Displaying PDF as HTML in Google Drive - Issues with Download Prevention

I’m looking for a way to share my PDF files in Google Drive without allowing users to download them as images. Even after disabling the download and print options, it’s still possible for them to save the document page by page.

To find a solution, I converted my PDF to HTML using pdf2htmlEX and uploaded it to Google Drive. However, when I try to view it, the HTML file appears as code rather than in PDF format.

Can anyone guide me on how to get HTML files to display correctly in Google Drive? Additionally, I’m open to any suggestions for sharing my PDFs without allowing users to download them in parts. I want to ensure my documents stay secure.

Yeah, Google Drive shows HTML files as source code, not actual web pages. I’ve hit this same wall trying to host interactive stuff - Drive just isn’t built for it. As for PDF security, honestly? Most protection is just theater. People can screenshot, use their phone camera, or run OCR to grab your content anyway. You’re fighting a losing battle. Better approach: slap visible watermarks on everything with the user’s name or timestamp. Creates accountability instead of relying on tech barriers that don’t work. If you need serious document sharing, check out Adobe Document Cloud or PandaDoc. They’ve got better tracking and controls, but you’ll pay for it. Bottom line - perfect digital security doesn’t exist. Accept it and plan around it.

drive’s not great for html, it shows code instead of files. maybe use issuu or scribd for pdfs, but nothing’s perfect. password protection and watermarks are your best shot at keeping stuff secure.
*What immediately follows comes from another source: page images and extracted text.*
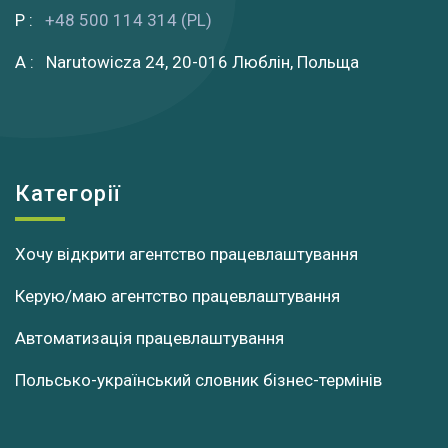
P :
+48 500 114 314 (PL)
A : Narutowicza 24, 20-016 Люблін, Польща
Категорії
Хочу відкрити агентство працевлаштування
Керую/маю агентство працевлаштування
Автоматизація працевлаштування
Польсько-український словник бізнес-термінів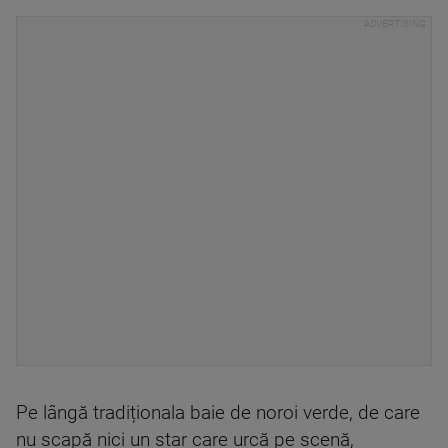
Pe lângă tradiționala baie de noroi verde, de care
nu scapă nici un star care urcă pe scenă,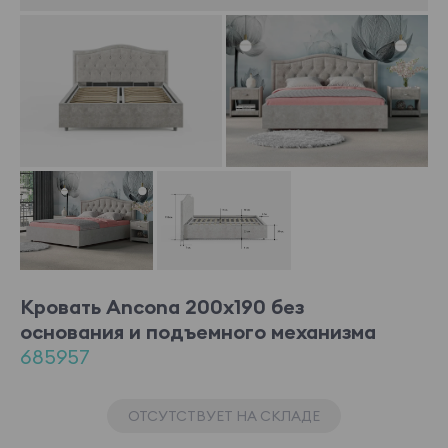
Кровать Ancona 200x190 без
основания и подъемного механизма
685957
ОТСУТСТВУЕТ НА СКЛАДЕ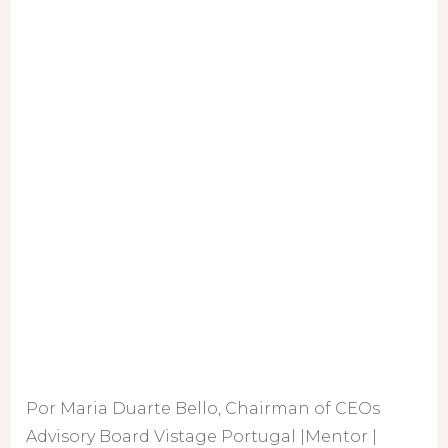
&
teams?
Por Maria Duarte Bello, Chairman of CEOs
Advisory Board Vistage Portugal |Mentor |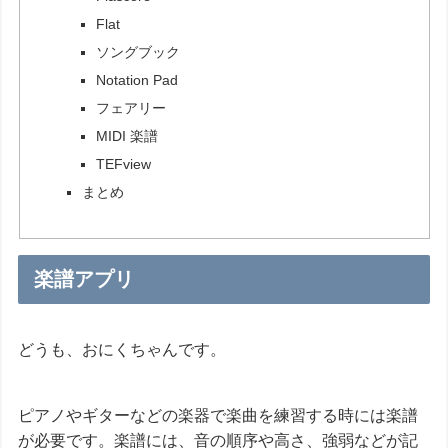
Flat
ソングブック
Notation Pad
フェアリー
MIDI 楽譜
TEFview
まとめ
楽譜アプリ
どうも、おにくちゃんです。
ピアノやギターなどの楽器で楽曲を練習する時には楽譜
が必要です。楽譜には、音の順序や高さ、強弱などが記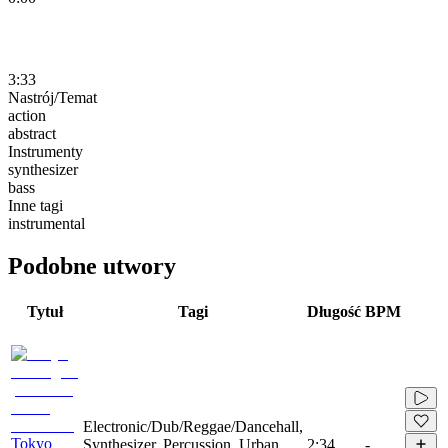
3:33
Nastrój/Temat
action
abstract
Instrumenty
synthesizer
bass
Inne tagi
instrumental
Podobne utwory
Tytuł
Tagi
Długość
BPM
Electronic/Dub/Reggae/Dancehall,
Tokyo
Synthesizer, Percussion, Urban,
2:34
-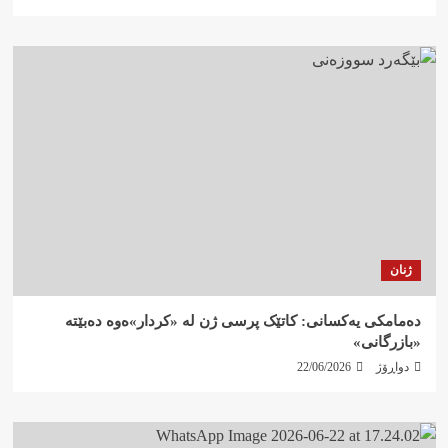
ژنان
دەمامکی یەکسانی: کاتێک پرسی ژن لە «کردار»ەوە دەبێتە
«بازرگانی»
دواڕۆژ
22/06/2026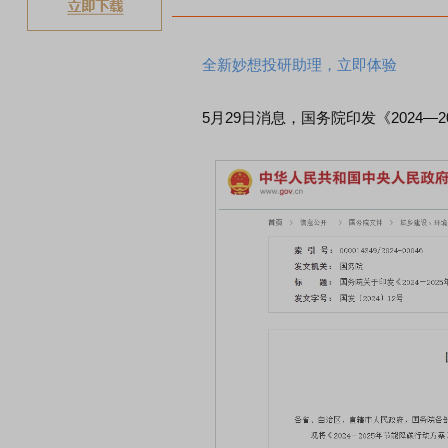
全新妙想投研助理，立即体验
5月29日消息，国务院印发《2024—2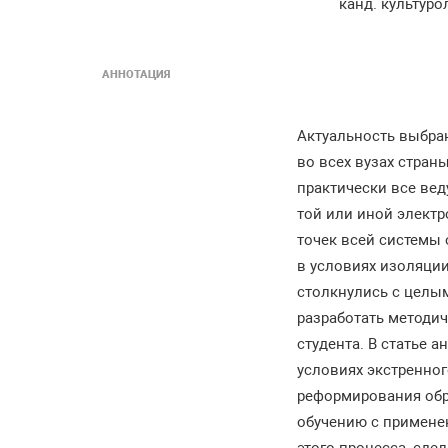
канд. культуро
АННОТАЦИЯ
Актуальность выбра
во всех вузах стран
практически все ве
той или иной элект
точек всей системы 
в условиях изоляци
столкнулись с целы
разработать методи
студента. В статье 
условиях экстренног
реформирования обра
обучению с примене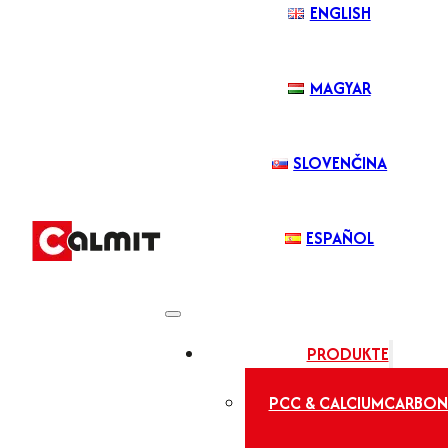
ENGLISH
MAGYAR
SLOVENČINA
ESPAÑOL
PRODUKTE
PCC & CALCIUMCARBON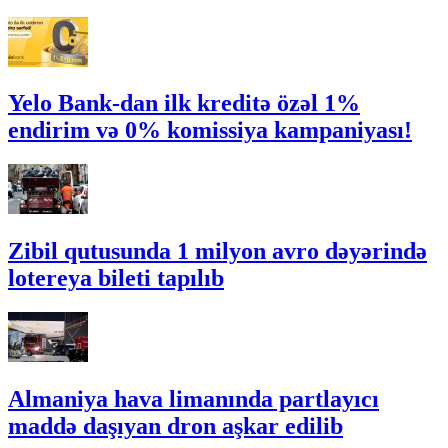
Yelo Bank-dan ilk kreditə özəl 1%
endirim və 0% komissiya kampaniyası!
Zibil qutusunda 1 milyon avro dəyərində
lotereya bileti tapılıb
Almaniya hava limanında partlayıcı
maddə daşıyan dron aşkar edilib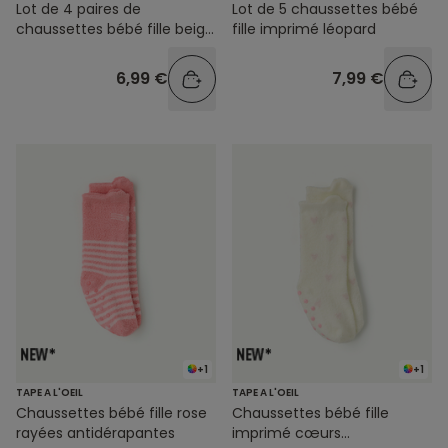
Lot de 4 paires de
Lot de 5 chaussettes bébé
chaussettes bébé fille beige
fille imprimé léopard
et écru avec festons
couleur dorés
6,99 €
7,99 €
+1
+1
TAPE A L'OEIL
TAPE A L'OEIL
Chaussettes bébé fille rose
Chaussettes bébé fille
rayées antidérapantes
imprimé cœurs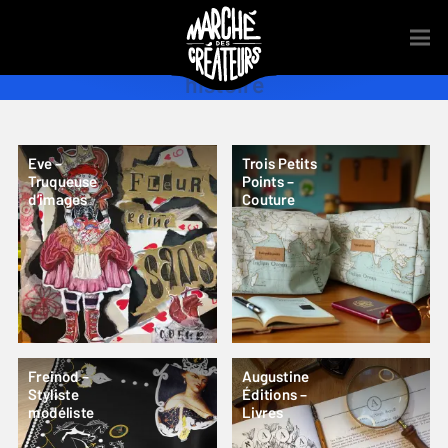
histoire
Eve –
Trois Petits
Truqueuse
Points –
d’images
Couture
Freinod –
Augustine
Styliste
Éditions –
modéliste
Livres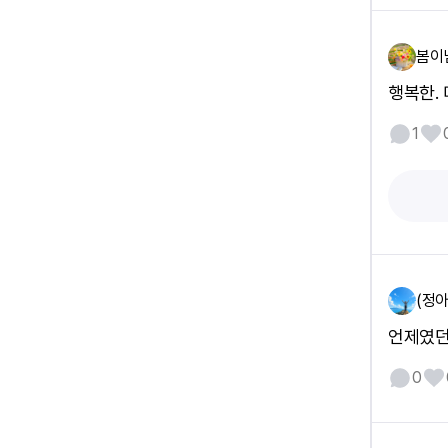
봄이
행복한.
1
(정아
언제였던
0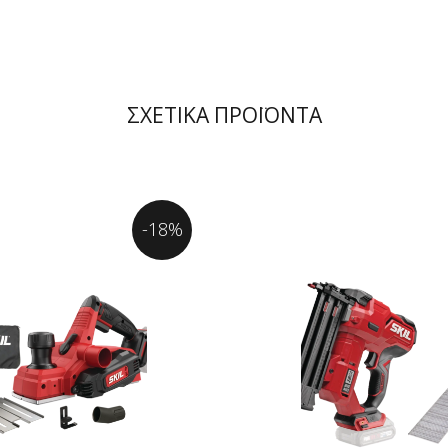
ΣΧΕΤΙΚΑ ΠΡΟΪΟΝΤΑ
-18%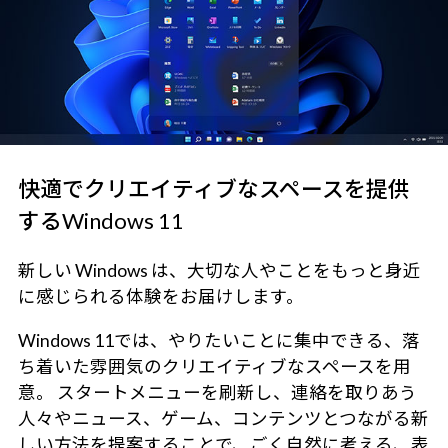
快適でクリエイティブなスペースを提供
するWindows 11
新しい Windows は、大切な人やことをもっと身近
に感じられる体験をお届けします。
Windows 11では、やりたいことに集中できる、落
ち着いた雰囲気のクリエイティブなスペースを用
意。 スタートメニューを刷新し、連絡を取りあう
人々やニュース、ゲーム、コンテンツとつながる新
しい方法を提案することで、ごく自然に考える、表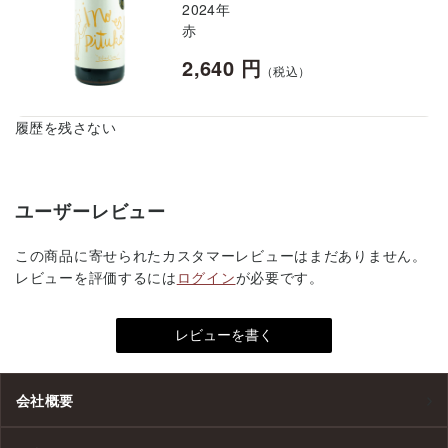
2024年
赤
2,640 円
（税込）
履歴を残さない
ユーザーレビュー
この商品に寄せられたカスタマーレビューはまだありません。
レビューを評価するには
ログイン
が必要です。
会社概要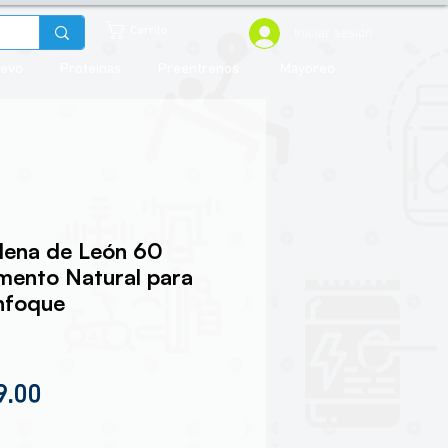
Iniciar sesión
Carrito
uevo
Proteínas
Preentrenos
Mayoreo
lena de León 60
mento Natural para
nfoque
io
Precio de oferta
9.00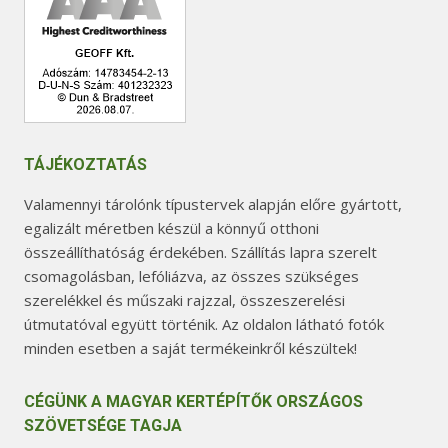
TÁJÉKOZTATÁS
Valamennyi tárolónk típustervek alapján előre gyártott,
egalizált méretben készül a könnyű otthoni
összeállíthatóság érdekében. Szállítás lapra szerelt
csomagolásban, lefóliázva, az összes szükséges
szerelékkel és műszaki rajzzal, összeszerelési
útmutatóval együtt történik. Az oldalon látható fotók
minden esetben a saját termékeinkről készültek!
CÉGÜNK A MAGYAR KERTÉPÍTŐK ORSZÁGOS
SZÖVETSÉGE TAGJA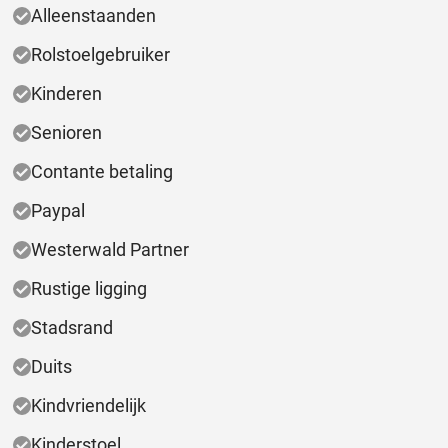
Alleenstaanden
Rolstoelgebruiker
Kinderen
Senioren
Contante betaling
Paypal
Westerwald Partner
Rustige ligging
Stadsrand
Duits
Kindvriendelijk
Kinderstoel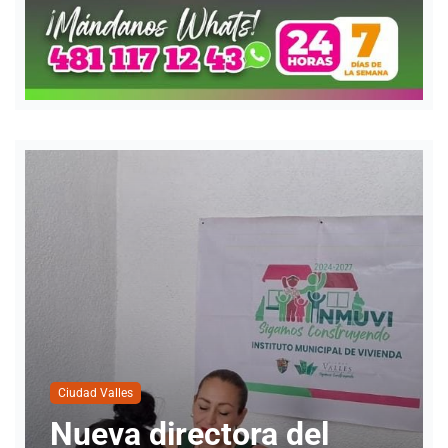
Ciudad Valles
del
Cuatro personas ha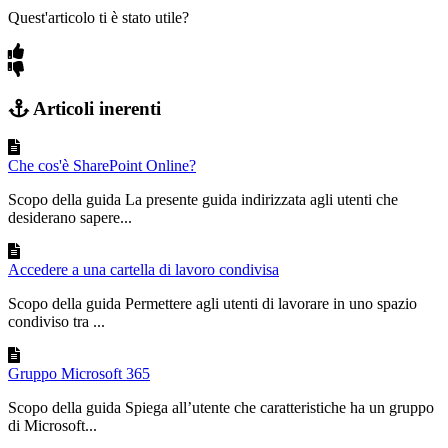
Quest'articolo ti è stato utile?
Articoli inerenti
Che cos'è SharePoint Online?
Scopo della guida La presente guida indirizzata agli utenti che
desiderano sapere...
Accedere a una cartella di lavoro condivisa
Scopo della guida Permettere agli utenti di lavorare in uno spazio
condiviso tra ...
Gruppo Microsoft 365
Scopo della guida Spiega all’utente che caratteristiche ha un gruppo
di Microsoft...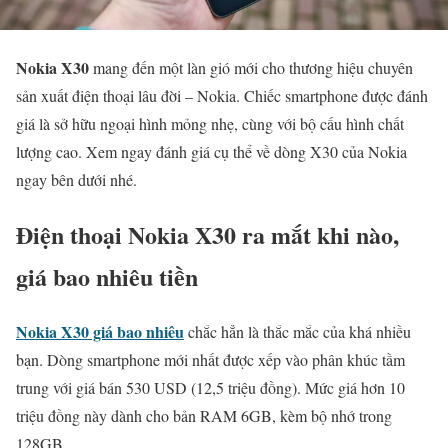
Nokia X30
mang đến một làn gió mới cho thương hiệu chuyên
sản xuất điện thoại lâu đời – Nokia. Chiếc smartphone được đánh
giá là sở hữu ngoại hình mỏng nhẹ, cùng với bộ cấu hình chất
lượng cao. Xem ngay đánh giá cụ thể về dòng X30 của Nokia
ngay bên dưới nhé.
Điện thoại Nokia X30 ra mắt khi nào,
giá bao nhiêu tiền
Nokia X30 giá bao nhiêu
chắc hẳn là thắc mắc của khá nhiều
bạn. Dòng smartphone mới nhất được xếp vào phân khúc tầm
trung với giá bán 530 USD (12,5 triệu đồng). Mức giá hơn 10
triệu đồng này dành cho bản RAM 6GB, kèm bộ nhớ trong
128GB.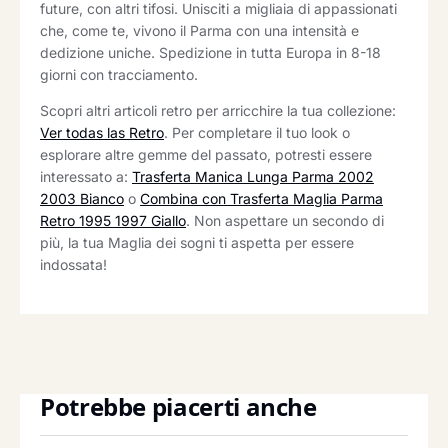
future, con altri tifosi. Unisciti a migliaia di appassionati
che, come te, vivono il Parma con una intensità e
dedizione uniche. Spedizione in tutta Europa in 8-18
giorni con tracciamento.
Scopri altri articoli retro per arricchire la tua collezione:
Ver todas las Retro
. Per completare il tuo look o
esplorare altre gemme del passato, potresti essere
interessato a:
Trasferta Manica Lunga Parma 2002
2003 Bianco
o
Combina con Trasferta Maglia Parma
Retro 1995 1997 Giallo
. Non aspettare un secondo di
più, la tua Maglia dei sogni ti aspetta per essere
indossata!
Potrebbe piacerti anche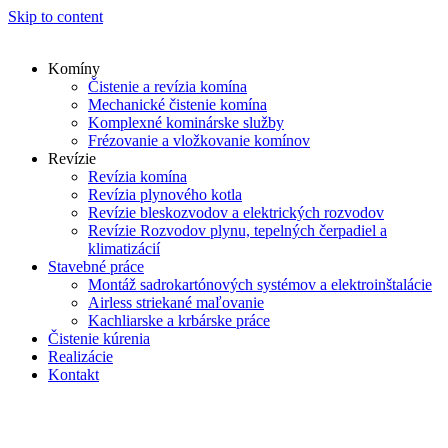
Skip to content
Komíny
Čistenie a revízia komína
Mechanické čistenie komína
Komplexné kominárske služby
Frézovanie a vložkovanie komínov
Revízie
Revízia komína
Revízia plynového kotla
Revízie bleskozvodov a elektrických rozvodov
Revízie Rozvodov plynu, tepelných čerpadiel a
klimatizácií
Stavebné práce
Montáž sadrokartónových systémov a elektroinštalácie
Airless striekané maľovanie
Kachliarske a krbárske práce
Čistenie kúrenia
Realizácie
Kontakt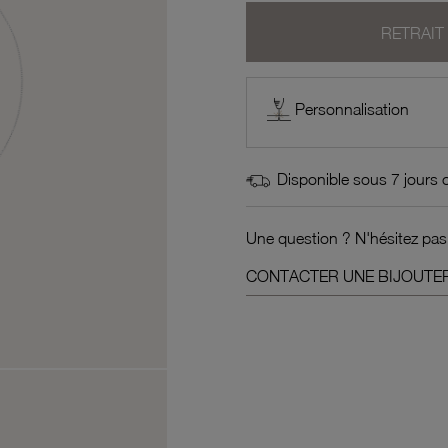
RETRAIT
Personnalisation
Disponible sous 7 jours 
Une question ? N'hésitez pas
CONTACTER UNE BIJOUTER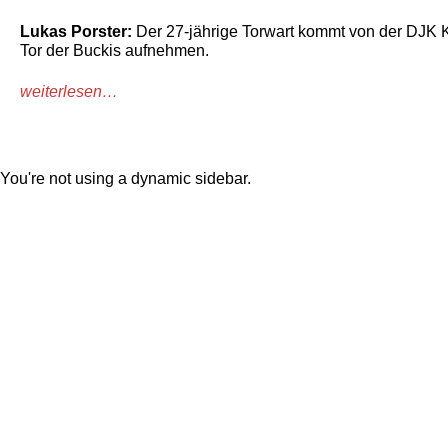
Lukas Porster:
Der 27-jährige Torwart kommt von der DJK 
Tor der Buckis aufnehmen.
weiterlesen…
You're not using a dynamic sidebar.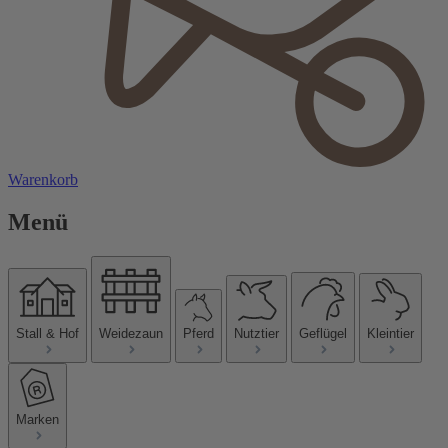
Warenkorb
Menü
Stall & Hof
Weidezaun
Pferd
Nutztier
Geflügel
Kleintier
Marken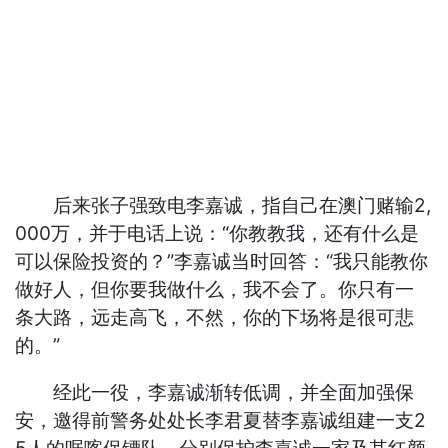
后来张子强致电李嘉诚，指自己在澳门赌输2,
000万，并于电话上说：“你教教我，还有什么是
可以保险投资的？”李嘉诚当时回答：“我只能教你
做好人，但你要我做什么，我不会了。你只有一
条大路，远走高飞，不然，你的下场将是很可悲
的。”
经此一役，李嘉诚渐转低调，并全面加强保
安，邀得前警务处处长李君夏替李嘉诚组建一支2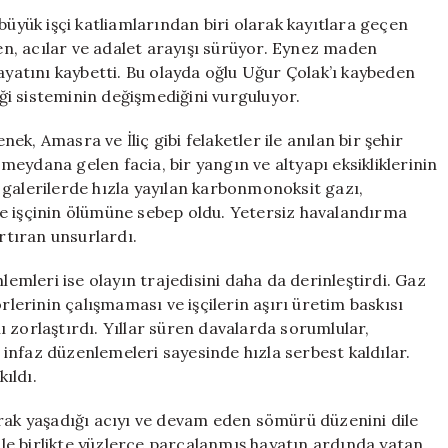
Kaybeden
büyük işçi katliamlarından biri olarak kayıtlara geçen
Babanın
n, acılar ve adalet arayışı sürüyor. Eynez maden
Acısı
atını kaybetti. Bu olayda oğlu Uğur Çolak’ı kaybeden
ve
iği sisteminin değişmediğini vurguluyor.
Madende
Çalışma
k, Amasra ve İliç gibi felaketler ile anılan bir şehir
Zorunluluğu
eydana gelen facia, bir yangın ve altyapı eksikliklerinin
için
ki galerilerde hızla yayılan karbonmonoksit gazı,
e işçinin ölümüne sebep oldu. Yetersiz havalandırma
artıran unsurlardı.
lemleri ise olayın trajedisini daha da derinleştirdi. Gaz
erinin çalışmaması ve işçilerin aşırı üretim baskısı
nı zorlaştırdı. Yıllar süren davalarda sorumlular,
infaz düzenlemeleri sayesinde hızla serbest kaldılar.
kıldı.
arak yaşadığı acıyı ve devam eden sömürü düzenini dile
 ile birlikte yüzlerce parçalanmış hayatın ardında yatan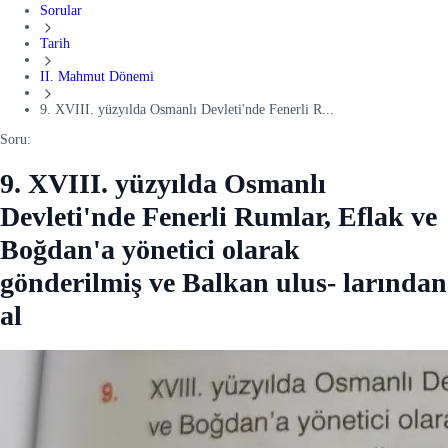
Sorular
Tarih
II. Mahmut Dönemi
9. XVIII. yüzyılda Osmanlı Devleti'nde Fenerli R...
Soru:
9. XVIII. yüzyılda Osmanlı
Devleti'nde Fenerli Rumlar, Eflak ve
Boğdan'a yönetici olarak
gönderilmiş ve Balkan ulus- larından
al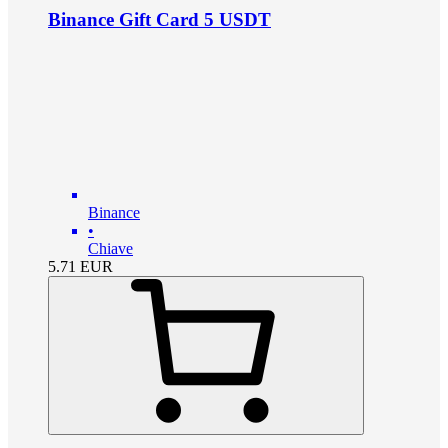
Binance Gift Card 5 USDT
Binance
•
Chiave
5.71
EUR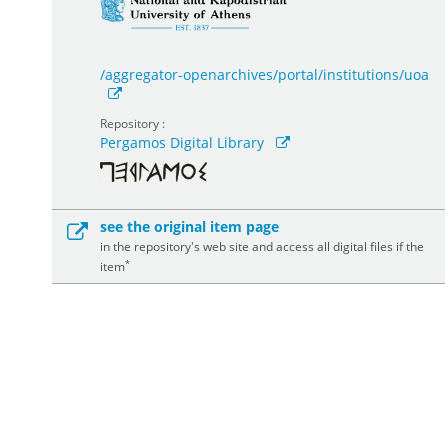
/aggregator-openarchives/portal/institutions/uoa
Repository :
Pergamos Digital Library
see the original item page
in the repository's web site and access all digital files if the
*
item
Google Drive doesn’t render HTML files - it just shows raw code, which explains what you’re seeing. HTML won’t work through Drive’s viewer. As for PDF protection, there’s no foolproof way to stop determined users from grabbing content. Even with download restrictions disabled, people can screenshot or use browser dev tools to extract images. Converting to HTML actually makes things less secure since HTML’s easier to mess with. For better security, try dedicated platforms like DocSend or ShareFile - they’ve got stronger protection features. You could also embed PDFs in a password-protected page with right-click disabled, but that’s still not bulletproof. Reality is, if someone can see it on screen, they can capture it somehow. Your best bet is probably watermarking plus legal agreements instead of trying to block everything technically.